Hmm, Fermi invented the idea of control rods before building the first-ever nuclear reactor, and it worked as designed to control the nuclear reaction. So that’s at least one good example that we can hope to follow. I’m not sure what your last paragraph is referring to. For that first nuclear reactor, the exponential growth happened pretty much exactly as Fermi had calculated in advance, IIRC.
OK anyway, there’s a category of AGI safety work that we might call “Endgame Safety”, where we’re trying to do all the AGI safety work that we couldn’t (or didn’t) do ahead of time, in the very last moments before (or even after) people are actually playing around with the kind of powerful AGI algorithms that could get irreversibly out of control. I think we both agree that lots of the essential AGI safety work is in the category of “Endgame Safety”. I don’t know what the fraction is, but it seems that you and I are both agreeing that the fraction is not literally 100%.
(For my part, I wouldn’t be too surprised if Endgame Safety were 90% of the total useful person-hours of AGI safety, but I hope that lots of important conceptual / deconfusion work can be done further ahead, since those things sometimes take lots of wall-clock time.)
And as long as the fraction (AGI endgame safety work) / (all AGI safety work) is not literally 100%—i.e., as long as there is any AGI safety research whatsoever that we can do ahead of time—then we now have the core of an argument that slowing down AGI would be helpful.
For example, if AGI happens in 5 years, we can be frantically doing Endgame Safety starting in 5 years. And if AGI happens in 50 years, we can be frantically doing Endgame Safety starting in 50 years. What does it matter? Endgame Safety is going to be a frantic rush either way. But in the latter case, we can have more time to nail down everything that’s not Endgame Safety. And we can also have more time to do other useful things like outreach / field-building—to get from the current world where only a small fraction of people in AI / ML understand even really basic things like instrumental convergence and s-risk-mitigation 101, to a future world where the fraction is higher.
(You can make an argument that doing Endgame Safety in 50 years would be harder than doing Endgame Safety in 5 years because of other separate ways that the world would be different, e.g. bigger hardware overhang or whatever, but that’s a different argument that you didn’t seem to be making.)

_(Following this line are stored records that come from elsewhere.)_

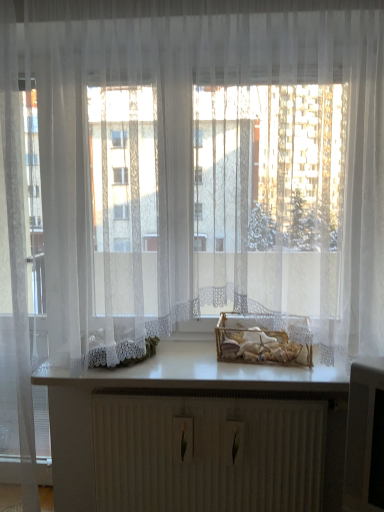 Question: Should I look upward or downward to see white matte counter top at center?

Choices:
 (A) down
 (B) up

Answer: (A)

Question: Does white matte counter top at center have a smaller size compared to translucent glass basket at center?

Choices:
 (A) no
 (B) yes

Answer: (A)

Question: Is white matte counter top at center not close to translucent glass basket at center?

Choices:
 (A) yes
 (B) no

Answer: (B)

Question: Can you confirm if white matte counter top at center is taller than translucent glass basket at center?

Choices:
 (A) yes
 (B) no

Answer: (B)

Question: From the image's perspective, is white matte counter top at center located beneath translucent glass basket at center?

Choices:
 (A) no
 (B) yes

Answer: (B)

Question: Considering the relative sizes of white matte counter top at center and translucent glass basket at center in the image provided, is white matte counter top at center bigger than translucent glass basket at center?

Choices:
 (A) no
 (B) yes

Answer: (B)

Question: Considering the relative sizes of white matte counter top at center and translucent glass basket at center in the image provided, is white matte counter top at center thinner than translucent glass basket at center?

Choices:
 (A) yes
 (B) no

Answer: (B)

Question: Can you confirm if transparent glass door at left is taller than translucent glass basket at center?

Choices:
 (A) no
 (B) yes

Answer: (B)

Question: From the image's perspective, is transparent glass door at left located beneath translucent glass basket at center?

Choices:
 (A) yes
 (B) no

Answer: (B)

Question: Could you tell me if transparent glass door at left is turned towards translucent glass basket at center?

Choices:
 (A) no
 (B) yes

Answer: (A)

Question: Does transparent glass door at left have a lesser height compared to translucent glass basket at center?

Choices:
 (A) no
 (B) yes

Answer: (A)

Question: Is transparent glass door at left with translucent glass basket at center?

Choices:
 (A) yes
 (B) no

Answer: (B)

Question: Is transparent glass door at left positioned with its back to translucent glass basket at center?

Choices:
 (A) yes
 (B) no

Answer: (B)

Question: Does white matte counter top at center appear on the right side of white textured radiator at center?

Choices:
 (A) yes
 (B) no

Answer: (B) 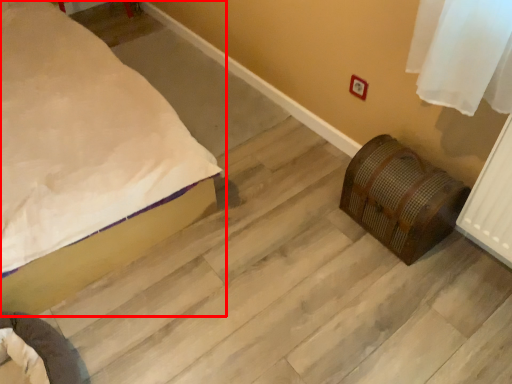 Question: From the image's perspective, where is bed (annotated by the red box) located in relation to furniture in the image?

Choices:
 (A) below
 (B) above

Answer: (B) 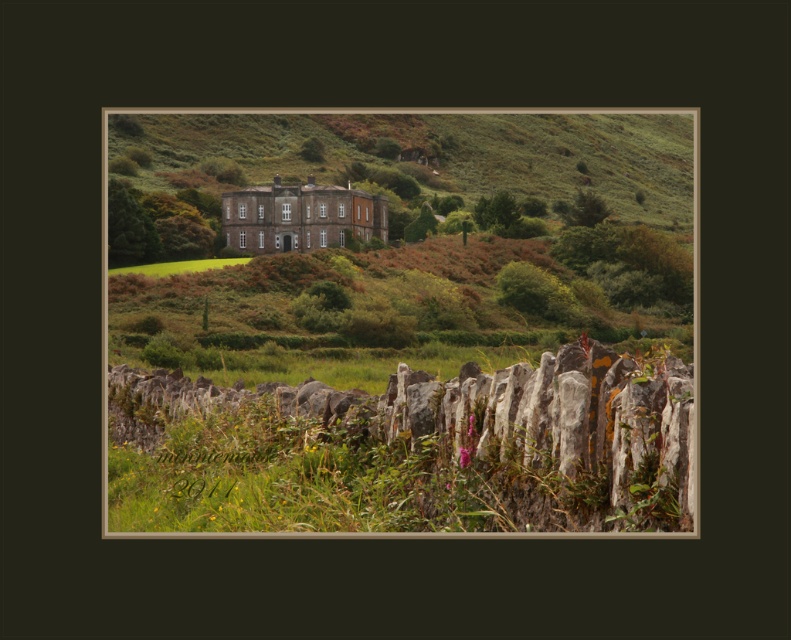 Is gray stone fence at lower center closer to the viewer compared to green grass at center?

Yes, it is in front of green grass at center.

The width and height of the screenshot is (791, 640). I want to click on gray stone fence at lower center, so click(411, 449).

Find the location of `gray stone fence at lower center`. gray stone fence at lower center is located at coordinates (411, 449).

I want to click on gray stone fence at lower center, so click(x=411, y=449).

Steven, how many months before the Chicago pile construction started did Fermi’s design team do the work on the control rods? There’s also a large difference between the idea of control rods—we have lots of ideas how to do AGI control mechanisms and no doubt some of them do work—and an actual machined control rod with enough cadmium/boron/etc to work.
In terms of labor hours, going from idea to working rod was probably >99% of the effort. Even after discovering empirically which materials act as neutron absorbers.

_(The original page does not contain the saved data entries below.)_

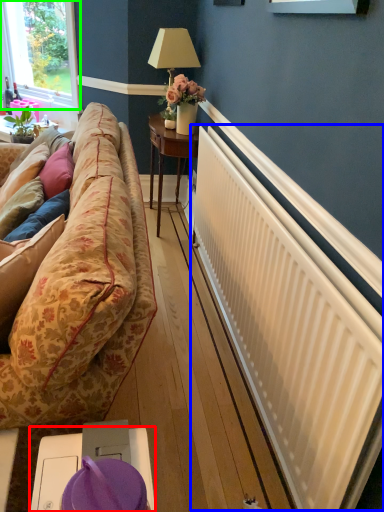 Question: Which object is the farthest from table (highlighted by a red box)? Choose among these: radiator (highlighted by a blue box) or window (highlighted by a green box).

Choices:
 (A) radiator
 (B) window

Answer: (B) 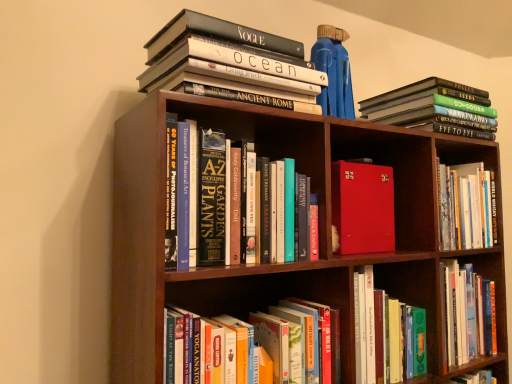 Question: Looking at their shapes, would you say hardcover book at lower center, which ranks as the first book in bottom-to-top order, is wider or thinner than red leather-bound book at center, which is counted as the 2th book, starting from the bottom?

Choices:
 (A) thin
 (B) wide

Answer: (A)

Question: From a real-world perspective, relative to red leather-bound book at center, which is counted as the 2th book, starting from the bottom, is hardcover book at lower center, the 5th book positioned from the top, vertically above or below?

Choices:
 (A) above
 (B) below

Answer: (B)

Question: Which of these objects is positioned farthest from the hardcover book at center, the third book positioned from the top?

Choices:
 (A) red leather-bound book at center, which is the fourth book in top-to-bottom order
 (B) hardcover book at upper left, which is the 5th book in bottom-to-top order
 (C) hardcover books at upper right, which is the 4th book in bottom-to-top order
 (D) hardcover book at lower center, the 5th book positioned from the top

Answer: (C)

Question: Which object is the closest to the hardcover book at upper left, which is the 5th book in bottom-to-top order?

Choices:
 (A) hardcover book at lower center, the 5th book positioned from the top
 (B) hardcover book at center, marked as the 3th book in a bottom-to-top arrangement
 (C) hardcover books at upper right, which is the 4th book in bottom-to-top order
 (D) red leather-bound book at center, which is counted as the 2th book, starting from the bottom

Answer: (B) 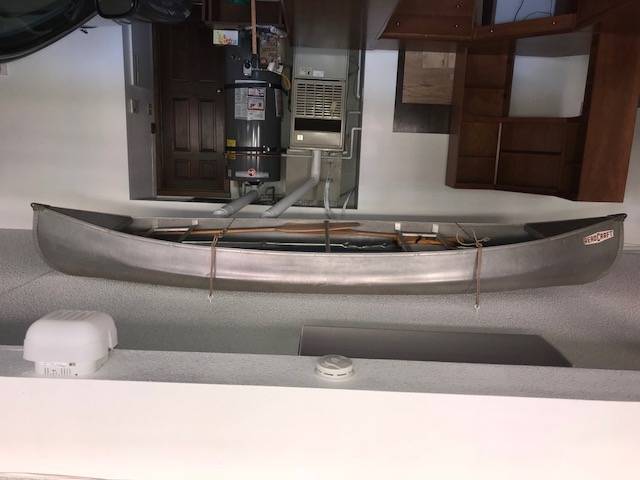 The height and width of the screenshot is (480, 640). I want to click on doorknob, so click(x=218, y=90).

we have lots of ideas how to do AGI control mechanisms and no doubt some of them do work
I think AGI safety is in a worse place than you do.

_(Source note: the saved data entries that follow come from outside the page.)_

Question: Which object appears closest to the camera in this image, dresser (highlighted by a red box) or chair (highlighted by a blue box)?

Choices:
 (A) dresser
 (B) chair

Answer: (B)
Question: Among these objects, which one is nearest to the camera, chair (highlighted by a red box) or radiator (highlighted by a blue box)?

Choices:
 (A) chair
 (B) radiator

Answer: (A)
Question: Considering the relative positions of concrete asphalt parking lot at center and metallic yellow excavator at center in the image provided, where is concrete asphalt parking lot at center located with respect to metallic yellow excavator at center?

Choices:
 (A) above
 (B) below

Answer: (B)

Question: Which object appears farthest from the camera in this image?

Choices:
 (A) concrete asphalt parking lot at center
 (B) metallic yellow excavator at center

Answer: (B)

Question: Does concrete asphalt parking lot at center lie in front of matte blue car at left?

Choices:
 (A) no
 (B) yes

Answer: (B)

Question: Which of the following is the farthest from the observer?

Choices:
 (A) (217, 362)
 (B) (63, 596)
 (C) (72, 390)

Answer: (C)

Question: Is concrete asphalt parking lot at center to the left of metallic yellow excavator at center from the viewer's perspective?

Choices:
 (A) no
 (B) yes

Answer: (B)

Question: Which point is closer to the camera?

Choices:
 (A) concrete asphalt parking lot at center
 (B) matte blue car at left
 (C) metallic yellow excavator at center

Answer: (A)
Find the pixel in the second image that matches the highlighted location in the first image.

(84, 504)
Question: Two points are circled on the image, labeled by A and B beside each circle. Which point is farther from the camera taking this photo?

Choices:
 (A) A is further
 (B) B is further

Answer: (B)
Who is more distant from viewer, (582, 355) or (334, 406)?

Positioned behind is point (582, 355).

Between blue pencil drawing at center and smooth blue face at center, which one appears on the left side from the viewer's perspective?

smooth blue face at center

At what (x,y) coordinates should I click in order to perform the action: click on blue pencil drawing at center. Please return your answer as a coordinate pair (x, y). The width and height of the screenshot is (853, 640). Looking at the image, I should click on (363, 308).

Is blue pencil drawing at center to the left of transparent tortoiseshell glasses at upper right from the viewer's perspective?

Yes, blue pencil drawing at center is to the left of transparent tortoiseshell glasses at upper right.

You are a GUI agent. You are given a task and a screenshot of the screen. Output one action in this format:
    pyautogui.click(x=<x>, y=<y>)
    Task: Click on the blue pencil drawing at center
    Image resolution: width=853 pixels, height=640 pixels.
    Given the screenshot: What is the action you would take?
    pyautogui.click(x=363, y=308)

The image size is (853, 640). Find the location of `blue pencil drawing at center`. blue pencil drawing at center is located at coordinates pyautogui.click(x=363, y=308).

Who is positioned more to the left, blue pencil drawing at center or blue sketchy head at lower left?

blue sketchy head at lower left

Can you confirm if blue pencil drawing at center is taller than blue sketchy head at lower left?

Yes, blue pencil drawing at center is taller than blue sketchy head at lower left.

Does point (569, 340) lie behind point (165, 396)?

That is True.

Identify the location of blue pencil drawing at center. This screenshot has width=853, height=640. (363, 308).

It seems that you think that we already have at least one plan for Safe & Beneficial AGI that has no problems that are foreseeable at this point, they’ve been red-teamed to death and emerged unscathed with the information available, and we’re not going to get any further until we’re deeper into the implementation.
Whereas I think that we have zero plans for which we can say “given what we know now, we have strong reason to believe that successfully implementing / following this plan would give us Safe & Beneficial AGI”.
I also think that, just because you have code that reliably trains a deceptive power-seeking AGI, sitting right in front of you and available to test, doesn’t mean that you know how to write code that reliably trains a non-deceptive corrigible AGI. Especially when one of the problems we’re trying to solve right now is the issue that it seems very hard to know whether an AGI is deceptive / corrigible / etc.
Maybe the analogy for me would be that Fermi has a vague idea “What if we use a rod made of neutron-absorbing material?”. But there are no known neutron-absorbing materials. So Fermi starts going about testing materials to see if he can find any that absorb neutrons. Meanwhile, DeepPile develops technology that makes it easier and easier to purify uranium, and publishes all the details, and starts building its own piles, on the theory that when the piles are hitting criticality, it would make it easier to test possible control mechanisms. This is not helping Fermi! He already has a concrete problem that he’s stuck on, and he already has what he needs to make progress, he just needs time.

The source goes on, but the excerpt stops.